At first, Quinn resisted change. He was belligerent, convinced he could quit meth if they'd just let him smoke weed, or maybe if he could just go get his head cleared out on his grandpa's farm. "The reality of it was I wasn't done using," he says. "My life hadn't hit, as they say in the program, the bottom." So he kept testing dirty. "I'd get a violation," he says, "so I'd disappear for a few months until they'd catch me again. Then I'd come back and Bert and George [Chinn, his treatment counselor] would be there and say, 'You know, we think he can change. We really believe in him,' and they'd get me out.'

"That was when it really affected me, when I decided I wanted to get right, because they were backing me, they actually wanted me," he continues. "I stopped stealing cars; I stopped robbing people. I just kind of became a drug user, and it was harder for me to feed my addiction because I felt guilty every single time I'd think to do something like that. There'd be times where I'd go out to steal cars and I couldn't do it. I was telling people, 'I don't got it in me no more.'"

It took Quinn nearly a year and a half to complete Prop. 36, and although he technically accrued only two treatment violations, he says he deserved several more. Ultimately, he agreed to residential treatment.

Now 27, and clean for seven months, Quinn lives with a group of recovered addicts in Martinez, does some construction work, and is trying to help his girlfriend through her own recovery. He's gotten rid of everything that reminds him of his past — the stolen stuff, the tweaker friends — but he wishes he could forget the phone numbers of his old hookups. Quinn says he's relieved to have completed Prop. 36 when he did, because this new "flash incarceration" stuff worries him. He mostly remembers jail as a good place to pick up tips about how to cook meth and steal cars. "I don't see jail as rehabilitation," he says.
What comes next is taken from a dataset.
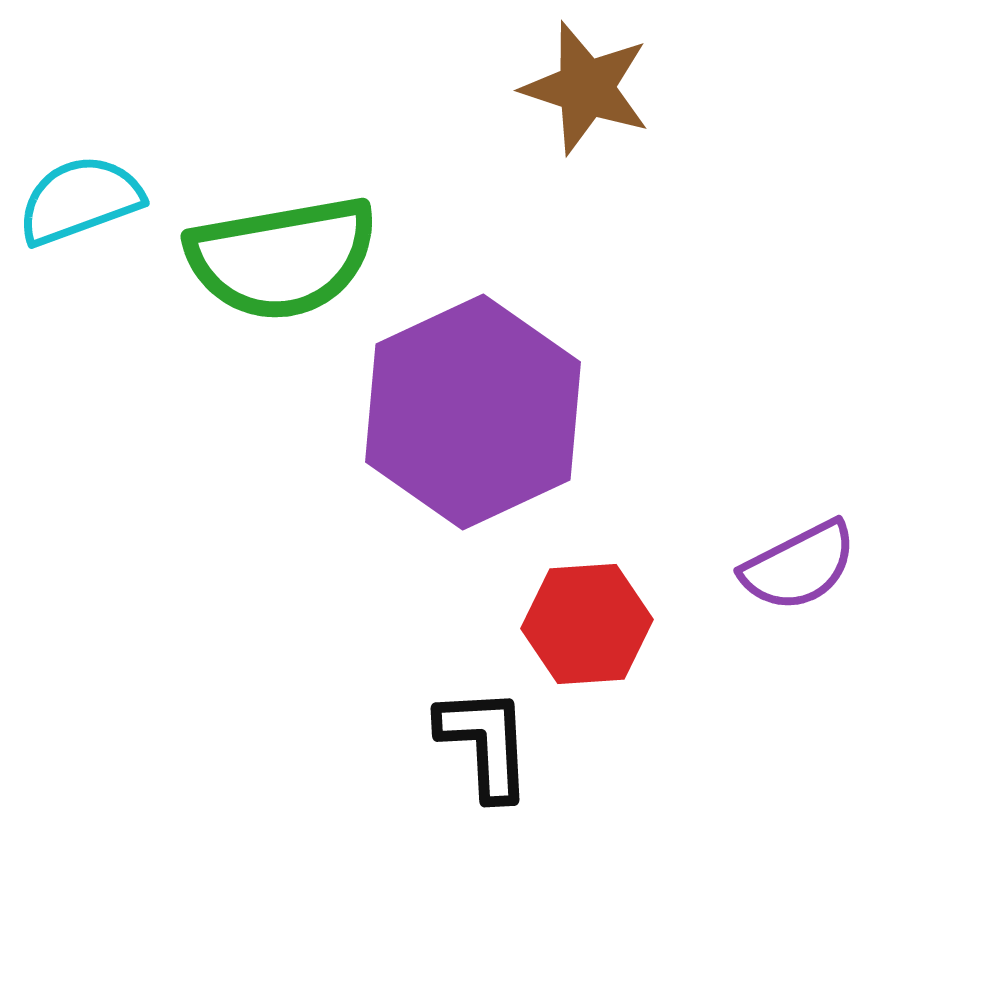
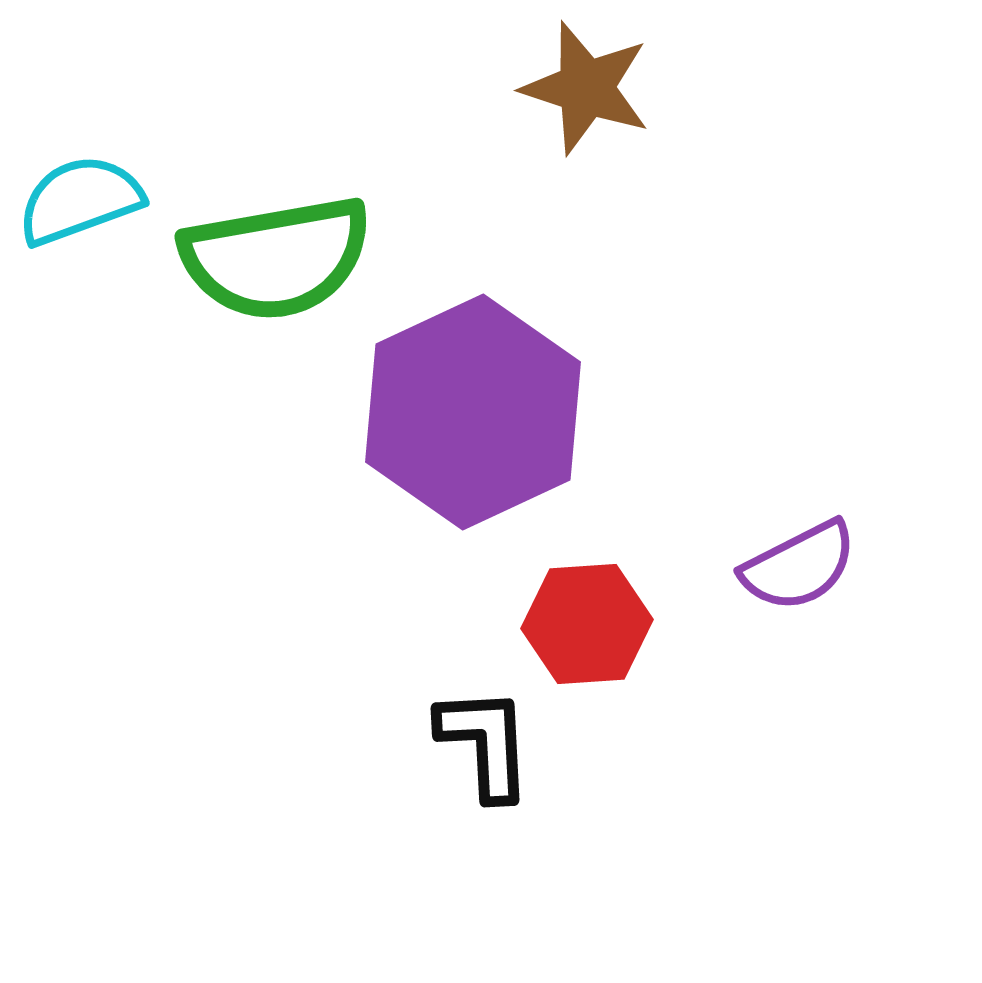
green semicircle: moved 6 px left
The people behind SB 1137, the Prop. 36 revisions package, don't see jail as rehabilitation either, but as leverage to help steer people to sobriety. The law also would boost treatment time to 24 months and expand some eligibility requirements, but its main, most controversial provision is allowing two days in jail for a client's first treatment violation, five days for the second.

If the courts let the law take effect, jail would still be a last resort, after the judge has considered lesser sanctions such as fines or community service, and only if it won't cause drug offenders to lose their jobs or ability to pay child support, or disrupt ongoing treatment or methadone therapy.
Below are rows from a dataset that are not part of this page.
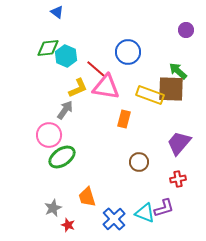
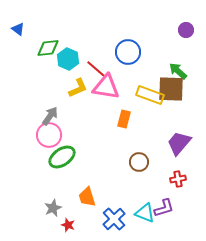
blue triangle: moved 39 px left, 17 px down
cyan hexagon: moved 2 px right, 3 px down
gray arrow: moved 15 px left, 6 px down
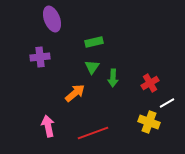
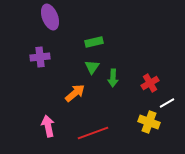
purple ellipse: moved 2 px left, 2 px up
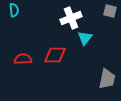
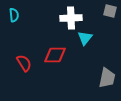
cyan semicircle: moved 5 px down
white cross: rotated 20 degrees clockwise
red semicircle: moved 1 px right, 4 px down; rotated 60 degrees clockwise
gray trapezoid: moved 1 px up
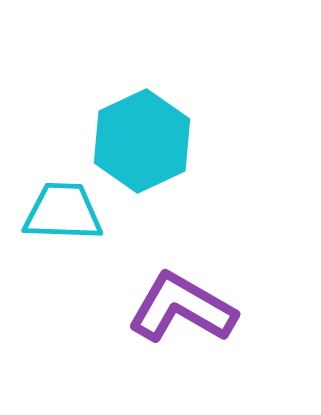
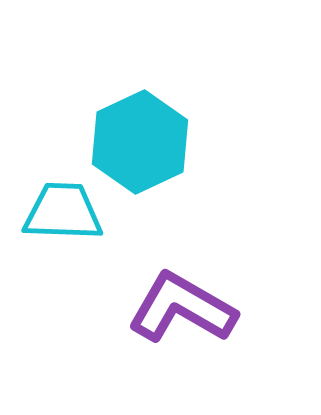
cyan hexagon: moved 2 px left, 1 px down
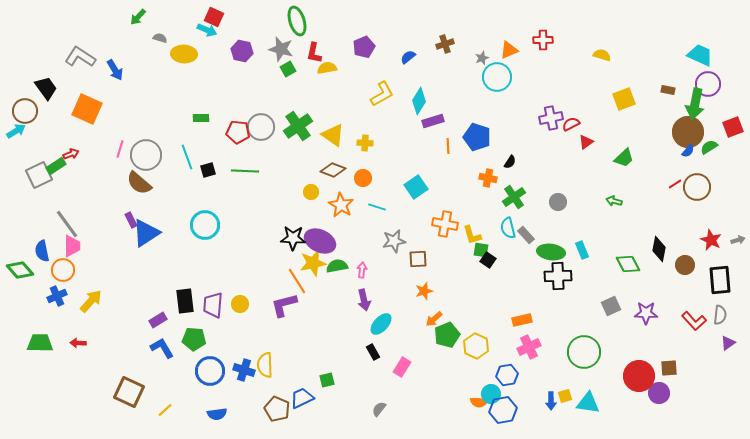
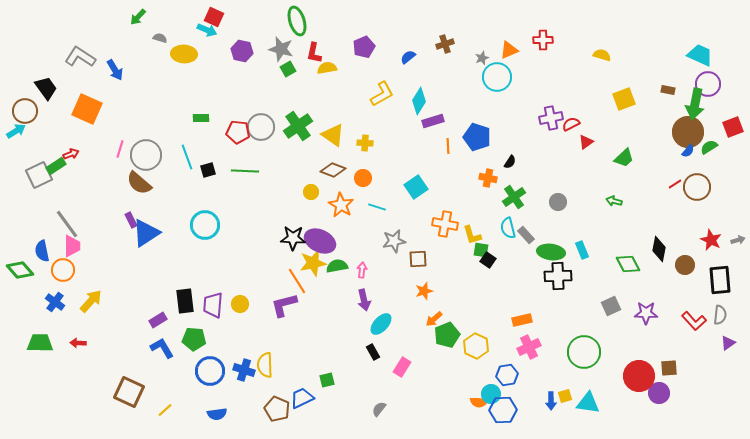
blue cross at (57, 296): moved 2 px left, 6 px down; rotated 30 degrees counterclockwise
blue hexagon at (503, 410): rotated 8 degrees clockwise
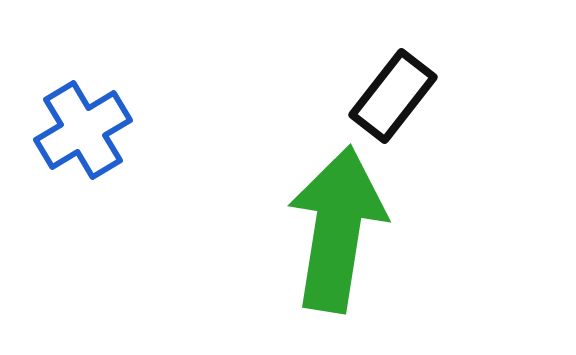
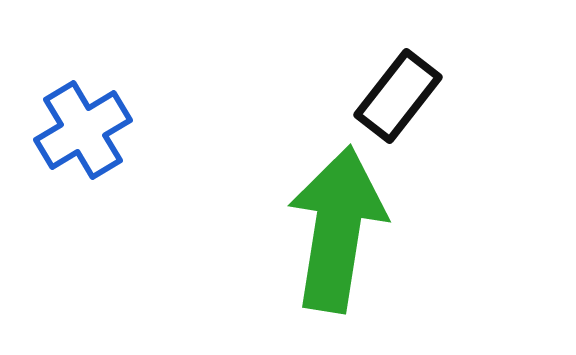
black rectangle: moved 5 px right
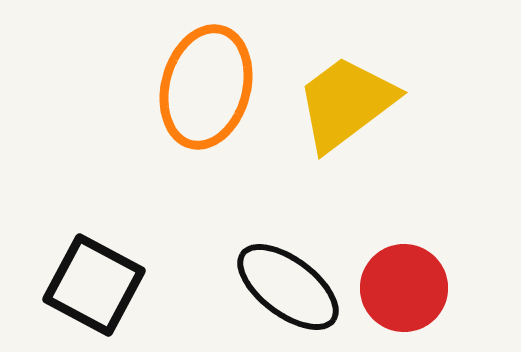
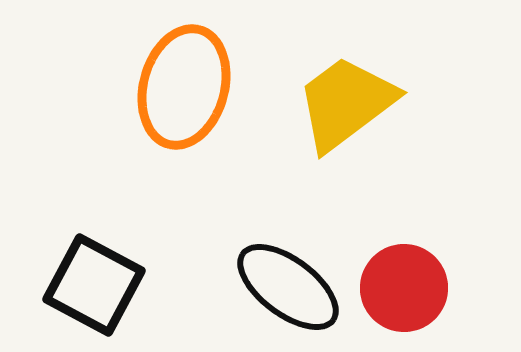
orange ellipse: moved 22 px left
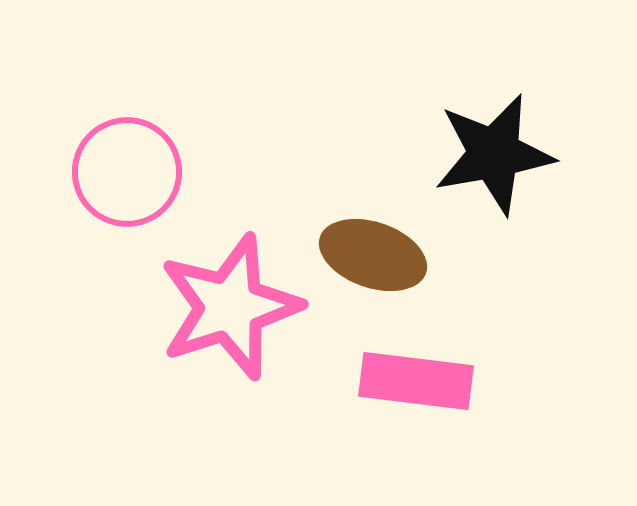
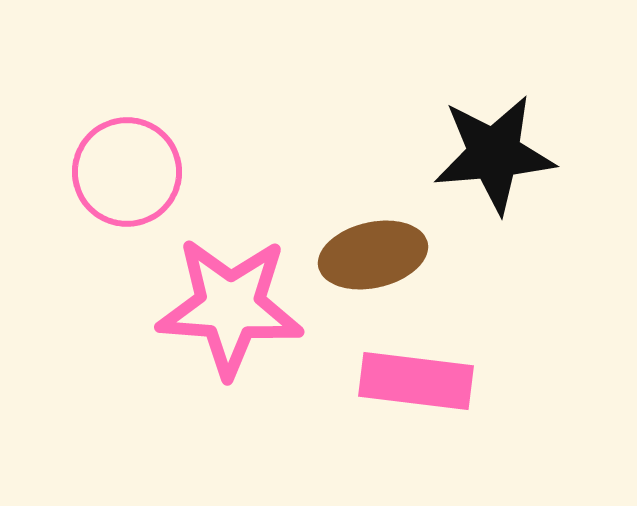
black star: rotated 5 degrees clockwise
brown ellipse: rotated 32 degrees counterclockwise
pink star: rotated 22 degrees clockwise
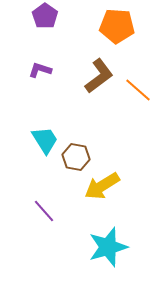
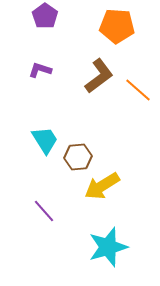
brown hexagon: moved 2 px right; rotated 16 degrees counterclockwise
Stephen Manley, the Santa Clara County judge who cochaired the committee behind SB 1137, views the threat of jail as a realistic way to deal with addicts who live in the moment, are used to manipulating the system, and aren't concerned about long-term consequences. "The people who wrote the proposition don't seem to understand that you've got to get an addict's attention," he says. "You have to coerce them into doing something they don't want to do. Forty-eight hours or longer in jail is not something so drastic that it ruins a person's life or destroys their belief that they can do better. What it does is act as a wake-up call that they'd better start taking things seriously, or they face severe consequences."

The Drug Policy Alliance argues that, by penalizing relapses, which are a normal part of the recovery process, SB 1137 undercuts the main premise of Prop. 36: that addiction is a medical problem, not a criminal one. "Ask a doctor if they would ever use jail to enhance patients' compliance with treatment for asthma, for diabetes, for heart disease," says coauthor Fratello. "These are other chronically relapsing conditions where you have patients who frequently don't do what they are supposed to do."

Even a short jail sentence can harm recovery, according to Prop. 36 proponents. It's discouraging; it can disrupt a person's drug treatment, job, and family life. Besides, Abrahamson notes, "There is no such thing as a drug-free jail in California."